Astronaut Capital is an ICO investment fund which, having run its own ICO of the ASTRO token back in October and November of 2017, raised just over $2.5 million USD in what was one of the first ICO-focused crypto investment funds.
The outfit has since gone into partnership with Bloomberg, and is attached to ICO Research house Piccolo Research which publishes (retrospectively) all of its research on its ICO investments. It has now also laid out a list of guidelines for filtering through what it describes as the “the sheer volume of new token sales that are pitched to us on a daily basis.”
Needle in a Haystack
According to Astronaut’s CEO, Matt Dibb, finding a good ICO is about starting out from one simple premise: “Everything great about an upcoming ICO is already published. Everything which isn’t so great, however, is not.”

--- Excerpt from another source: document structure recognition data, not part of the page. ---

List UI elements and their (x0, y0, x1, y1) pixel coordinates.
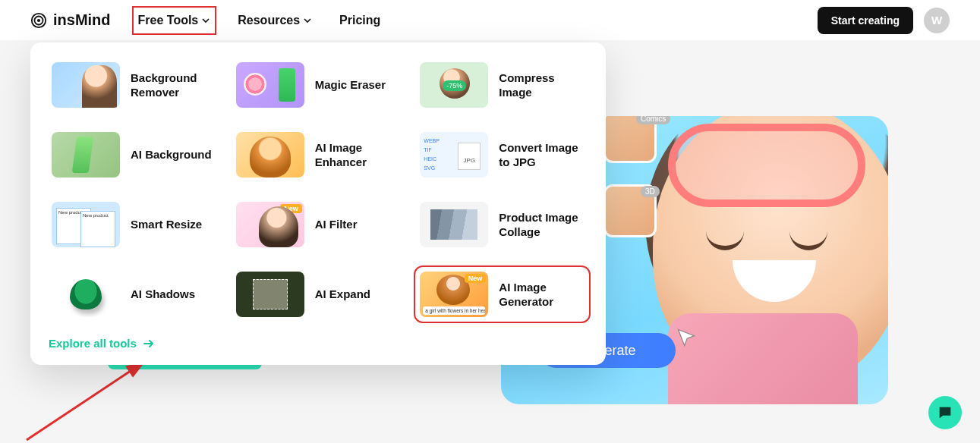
explore-all-tools-link[interactable]: Explore all tools (49, 337, 588, 350)
new-badge: New (465, 274, 487, 283)
tool-label: AI Image Generator (499, 280, 585, 309)
chevron-down-icon (303, 16, 312, 25)
dropdown-grid: Background Remover Magic Eraser Compress… (49, 59, 588, 320)
tool-label: AI Filter (315, 217, 358, 232)
tool-thumb (52, 62, 120, 108)
nav-free-tools-label: Free Tools (138, 14, 199, 27)
tool-label: Magic Eraser (315, 77, 386, 93)
tool-magic-eraser[interactable]: Magic Eraser (233, 59, 404, 111)
tool-thumb (236, 62, 304, 108)
tool-label: AI Expand (315, 287, 370, 302)
chevron-down-icon (201, 16, 210, 25)
hero-style-tag-2: 3D (641, 186, 660, 197)
tool-label: Smart Resize (131, 217, 202, 232)
tool-background-remover[interactable]: Background Remover (49, 59, 219, 111)
tool-thumb (52, 202, 120, 247)
tool-thumb (52, 132, 120, 178)
tool-thumb (420, 202, 488, 247)
brand-name: insMind (53, 11, 111, 29)
tool-ai-image-generator[interactable]: New AI Image Generator (417, 269, 588, 320)
chat-icon (937, 404, 953, 421)
tool-label: Compress Image (499, 71, 585, 100)
nav-resources-label: Resources (238, 14, 300, 27)
nav-resources[interactable]: Resources (233, 8, 317, 33)
tool-ai-background[interactable]: AI Background (49, 129, 219, 181)
tool-product-image-collage[interactable]: Product Image Collage (417, 199, 588, 250)
avatar[interactable]: W (924, 8, 950, 33)
nav-free-tools[interactable]: Free Tools (134, 8, 216, 33)
header-right: Start creating W (818, 7, 950, 34)
tool-ai-expand[interactable]: AI Expand (233, 269, 404, 320)
tool-label: AI Background (131, 147, 212, 162)
tool-thumb (420, 62, 488, 108)
tool-thumb (236, 272, 304, 317)
logo-icon (30, 12, 47, 29)
tool-label: Convert Image to JPG (499, 140, 585, 170)
hero-illustration-goggles (668, 124, 865, 207)
tool-label: AI Image Enhancer (315, 140, 401, 170)
tool-thumb: New (420, 272, 488, 317)
tool-thumb (236, 132, 304, 178)
start-creating-button[interactable]: Start creating (818, 7, 913, 34)
tool-label: Background Remover (131, 71, 216, 100)
tool-thumb: New (236, 202, 304, 247)
main-nav: Free Tools Resources Pricing (134, 8, 386, 33)
tool-label: Product Image Collage (499, 210, 585, 240)
hero-style-tag-1: Comics (636, 116, 670, 124)
nav-pricing[interactable]: Pricing (335, 8, 385, 33)
cursor-icon (676, 327, 697, 348)
hero-illustration-eyes (706, 226, 827, 249)
logo[interactable]: insMind (30, 11, 111, 29)
free-tools-dropdown: Background Remover Magic Eraser Compress… (30, 42, 606, 365)
tool-convert-to-jpg[interactable]: Convert Image to JPG (417, 129, 588, 181)
header: insMind Free Tools Resources Pricing Sta… (0, 0, 980, 40)
tool-smart-resize[interactable]: Smart Resize (49, 199, 219, 250)
tool-ai-image-enhancer[interactable]: AI Image Enhancer (233, 129, 404, 181)
tool-compress-image[interactable]: Compress Image (417, 59, 588, 111)
tool-ai-shadows[interactable]: AI Shadows (49, 269, 219, 320)
tool-label: AI Shadows (131, 287, 195, 302)
nav-pricing-label: Pricing (339, 14, 380, 27)
explore-label: Explore all tools (49, 337, 137, 350)
chat-fab[interactable] (928, 396, 962, 429)
tool-thumb (52, 272, 120, 317)
arrow-right-icon (143, 338, 155, 350)
new-badge: New (280, 204, 302, 213)
tool-thumb (420, 132, 488, 178)
tool-ai-filter[interactable]: New AI Filter (233, 199, 404, 250)
svg-point-2 (37, 18, 40, 21)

The fund manager goes on to explain that his own approach is to engage in a “lengthy filtration process” that is designed to identify red flags in an ICO project. As soon as one is identified, he generally finds himself moving “to the next on the list and [in order to] start from scratch.”
The filtration process involves asking eight specific questions that set out to challenge ICO project teams on their backgrounds, the proposed business model, and identifying legitimate – as opposed to opportunistic – blockchain use cases. Those interested in reading the full blog can find it here.
Interestingly, Dibb’s piece also advises vigilance on ICOs with successful private sales, implying that public sales are as much about publicity and attracting potential future users as opposed to simply raising capital. “In many cases, [ICOs] simply say ‘we will see how the private sale does before making a decision.’ Not a great response,” Dibb states in the blog.